TASK> Copy out every line in the entries below that includes "قراند".

RAW DATA>
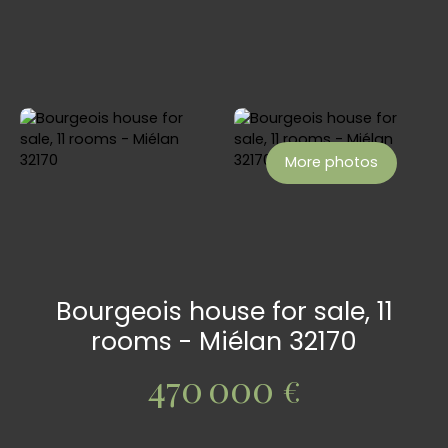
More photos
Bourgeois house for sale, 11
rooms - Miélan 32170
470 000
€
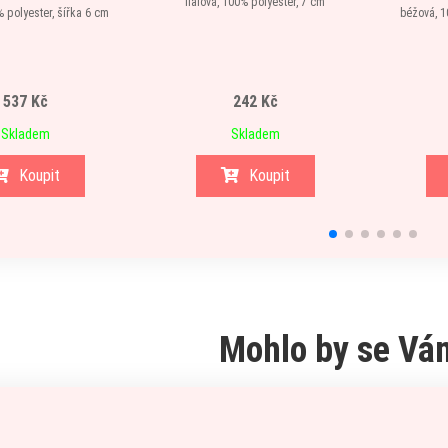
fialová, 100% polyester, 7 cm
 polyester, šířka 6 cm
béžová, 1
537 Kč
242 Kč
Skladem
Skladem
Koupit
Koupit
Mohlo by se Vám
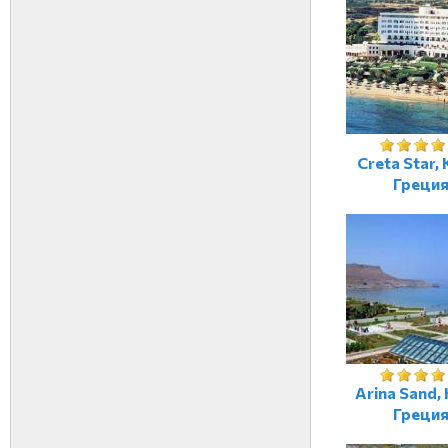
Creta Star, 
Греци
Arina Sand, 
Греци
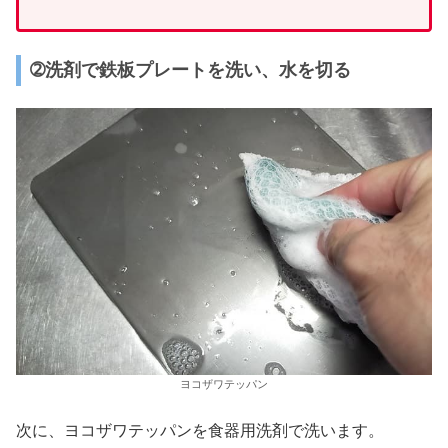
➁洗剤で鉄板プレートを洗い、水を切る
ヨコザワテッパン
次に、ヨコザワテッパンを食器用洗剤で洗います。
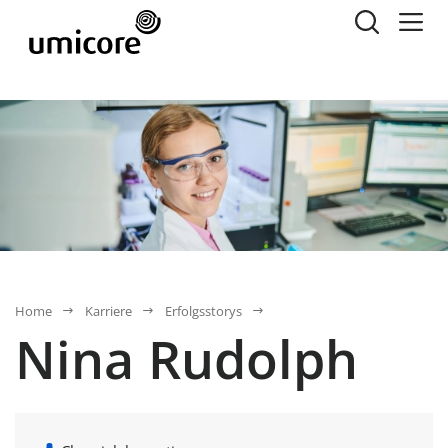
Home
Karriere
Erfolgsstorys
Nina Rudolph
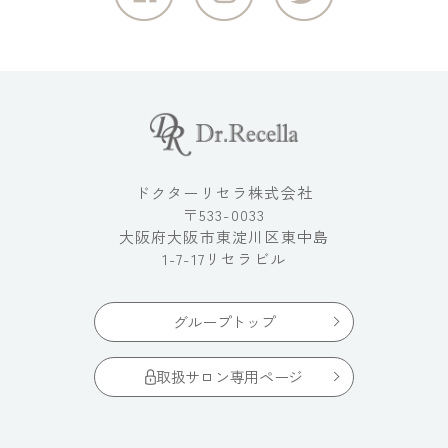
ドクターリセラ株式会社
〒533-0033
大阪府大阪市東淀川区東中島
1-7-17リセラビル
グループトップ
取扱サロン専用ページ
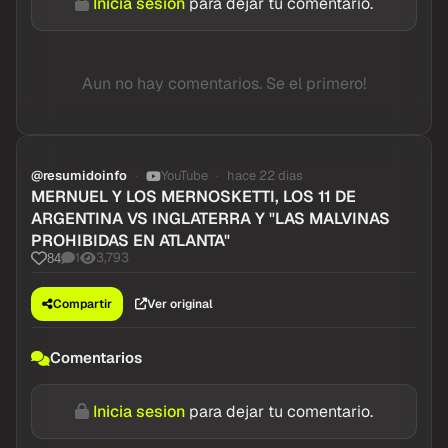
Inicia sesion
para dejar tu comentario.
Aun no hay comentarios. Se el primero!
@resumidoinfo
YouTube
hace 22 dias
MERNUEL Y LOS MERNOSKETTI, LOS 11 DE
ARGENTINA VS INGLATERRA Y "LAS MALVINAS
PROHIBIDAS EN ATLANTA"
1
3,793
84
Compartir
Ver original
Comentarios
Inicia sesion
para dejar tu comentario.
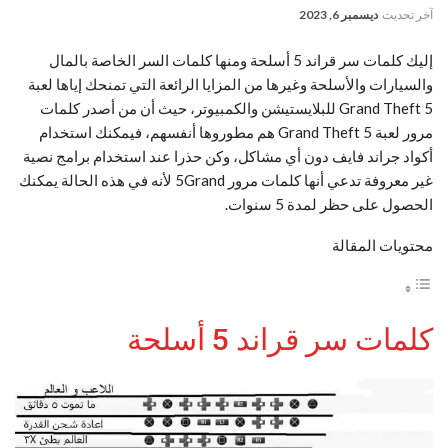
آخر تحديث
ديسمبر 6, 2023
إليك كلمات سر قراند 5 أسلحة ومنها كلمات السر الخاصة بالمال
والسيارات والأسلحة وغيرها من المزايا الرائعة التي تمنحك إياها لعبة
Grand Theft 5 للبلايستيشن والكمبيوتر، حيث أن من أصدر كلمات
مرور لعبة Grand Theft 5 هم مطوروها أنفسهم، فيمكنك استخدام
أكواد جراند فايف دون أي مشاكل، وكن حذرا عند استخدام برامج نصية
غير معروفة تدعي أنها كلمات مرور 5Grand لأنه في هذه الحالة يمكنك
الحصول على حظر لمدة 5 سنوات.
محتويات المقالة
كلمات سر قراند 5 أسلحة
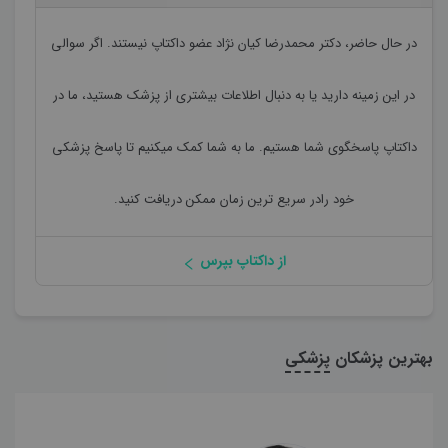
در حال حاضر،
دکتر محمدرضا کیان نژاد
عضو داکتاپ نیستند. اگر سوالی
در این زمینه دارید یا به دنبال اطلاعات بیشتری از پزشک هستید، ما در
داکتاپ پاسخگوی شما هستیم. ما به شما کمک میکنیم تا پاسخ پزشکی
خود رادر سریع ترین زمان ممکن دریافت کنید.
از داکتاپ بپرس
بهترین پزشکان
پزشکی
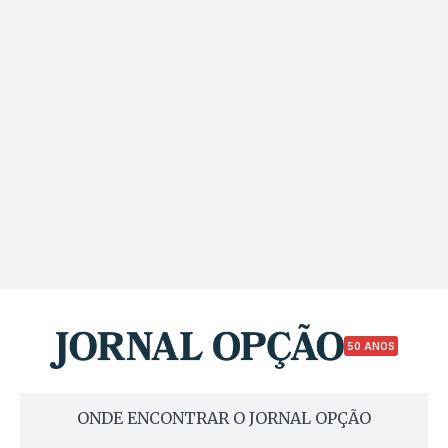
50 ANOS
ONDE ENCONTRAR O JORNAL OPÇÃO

ANSWER SPACE>
إليك كلمات سر قراند 5 أسلحة ومنها كلمات السر الخاصة بالمال
كلمات سر قراند 5 أسلحة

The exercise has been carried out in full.